Feuerklingen (First Law - Band 2)
kämpfen muss, dann wird er das tun, ohne Gnade und mit dem Zorn Gottes hinter ihm. Das ist der erste Schritt auf dem Pfad, den er gewählt hat. Auf dem Pfad, den er für uns alle gewählt hat.«
»Welcher Schritt folgt als nächster?«
»Glaubst du, meine Meister verraten mir ihre Pläne? Tun deine das? Ich bin ein Wurm. Ich bin ein Nichts. Und dennoch bin ich mehr als du.«
»Was kommt als Nächstes?«, zischte Glokta. Nichts als Schweigen.
»Antworte ihm!«, zischte Vitari. Frost riss ein Eisen aus der Kohlepfanne, dessen Spitze orangerot glühte, und bohrte es in Schickels Schulter. Ekelhaft riechender Dampf stieg auf, Fett spritzte und brutzelte, aber das Mädchen sagte nichts. Ihre trägen Augen sahen zu, wie ihr eigenes Fleisch verbrannte, ohne Gefühlsregung.
Hier wird es keine Antworten geben. Nur noch mehr Fragen. Immer noch mehr Fragen.
»Ich habe genug«, erklärte Glokta kurz angebunden, ergriff seinen Stock und richtete sich mühsam auf; er wand sich bei dem schmerzhaften und nutzlosen Bemühen, das verschwitzte Hemd von seinem Rücken zu lösen.
Vitari deutete auf Schickel, deren glänzende Augen unter den gesenkten Lidern noch immer auf Glokta gerichtet waren, mit einem leichten Lächeln auf den Lippen. »Was sollen wir damit machen?«
Ein entbehrlicher Agent eines gefühllosen Meisters, gegen den eigenen Willen an einen fremden Ort geschickt, um zu kämpfen und zu töten – aus Gründen, die er kaum begreift. Klingt das irgendwie vertraut?
Glokta zog eine Grimasse, als er dem stinkenden Raum den Rücken zuwandte.

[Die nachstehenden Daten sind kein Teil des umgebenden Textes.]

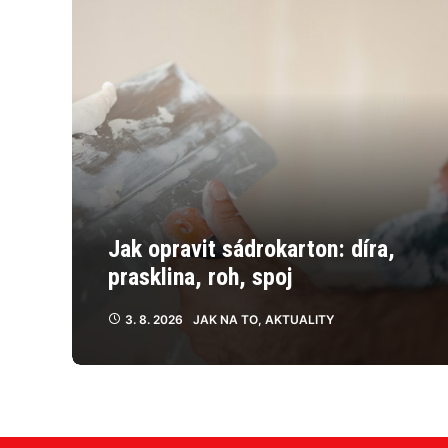
Jak opravit sádrokarton: díra,
prasklina, roh, spoj
3. 8. 2026
JAK NA TO
,
AKTUALITY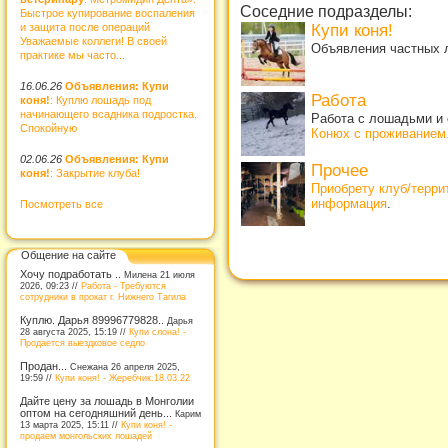
Соседние подразделы:
Быстрое купирование воспаления
и защита после операций
Купи коня!
Уважаемые коллеги! В своей
Объявления частных л
практике мы часто...
16.06.26
Объявления: Купи
Работа
коня!
: Куплю лошадь под
начинающего всадника подростка.
Работа с лошадьми и 
Спокойную
Конюх с проживанием
02.06.26
Объявления: Купи
Прочее
коня!
: Закрытие клуба!
Приобрету клуб/терр
информация
.
Посмотреть все
Общение на сайте
Хочу подработать ..
Милена 21 июля
2026, 09:23 //
Работа - Требуются
сотрудники в прокат г. Нижнего Тагила
Куплю. Дарья 89996779828..
Дарья
28 августа 2025, 15:19 //
Купи слона! -
Продается выездковое седло
Продан...
Снежана 26 апреля 2025,
19:59 //
Купи коня! - Жеребчик.18.03.22
Дайте цену за лошадь в Монголии
оптом на сегодняшний день...
Карим
13 марта 2025, 15:11 //
Купи коня! -
продаем монгольских лошадей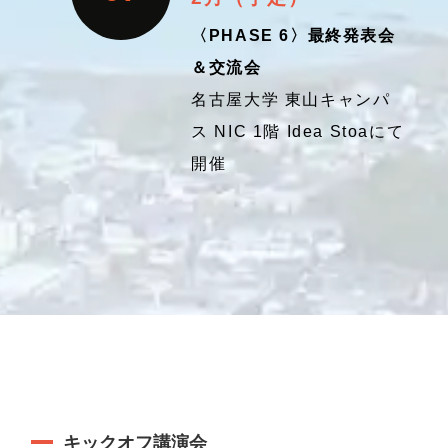
〈PHASE 6〉最終発表会
＆交流会
名古屋大学 東山キャンパ
ス NIC 1階 Idea Stoaにて
開催
キックオフ講演会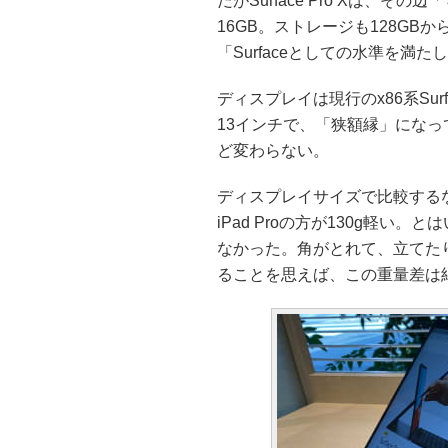
だがSurface Pro Xは、
16GB。ストレージも128GB
「Surfaceとしての水準を満
ディスプレイは現行のx86系Surf
13インチで、「狭額縁」になっている。
ど変わらない。
ディスプレイサイズで比較するなら
iPad Proの方が130g軽い。と
なかった。角がとれて、立てた
ることを思えば、この重量差は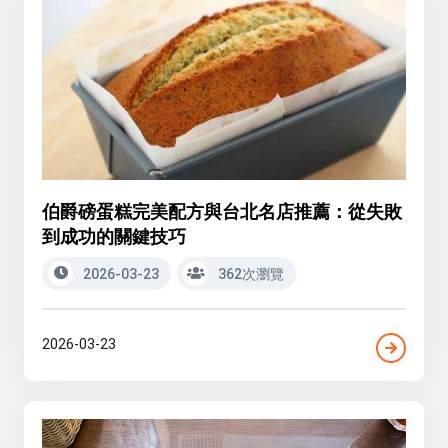
伯爵磅蛋糕完美配方與台北名店推薦：從失敗
到成功的關鍵技巧
2026-03-23
362次瀏覽
2026-03-23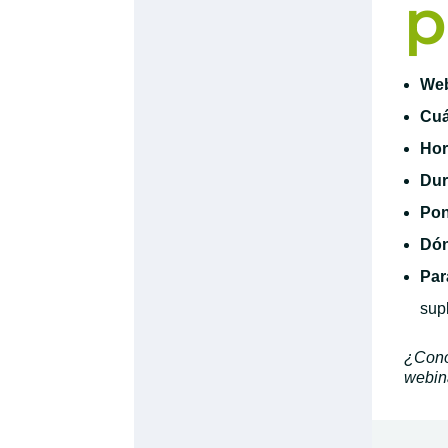
p
Web
Cu
Hor
Dur
Pon
Dó
Par
sup
¿Cono
webina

»Verbrennen Sie es«, sagte er.
Glokta stand in der kühlen Abendluft auf seinem Söller und sah finster auf die Unterstadt hinab.
Hier oben auf dem Felsen war es windig, eine kalte Brise wehte von der dunklen See heran, pfiff um Gloktas Gesicht, um seine auf den Zinnen ruhenden Finger und schlug die Schöße seines Mantels gegen seine Beine.
So viel Winter, wie wir in diesem verdammten Glutofen überhaupt je haben werden.
Die Flammen der Fackeln neben der Tür blakten und flackerten in ihren eisernen Körben, zwei Lichter in der heraufziehenden Dunkelheit. Draußen waren mehr Lichter, viel mehr. Lampen brannten an der Takelung der Unionsschiffe unten am Hafen, und ihr Widerschein blitzte und brach sich auf dem Wasser. Lichter glitzerten in den Fenstern der dunklen Paläste unterhalb der Zitadelle und hoch oben auf den zierlichen Türmchen des Großen Tempels. Unten in den Elendsvierteln brannten Tausende von Fackeln. Flüsse aus winzigen Lichtpunkten, die aus den Gebäuden strömten, auf die Straßen, hin zu den Toren der Oberstadt.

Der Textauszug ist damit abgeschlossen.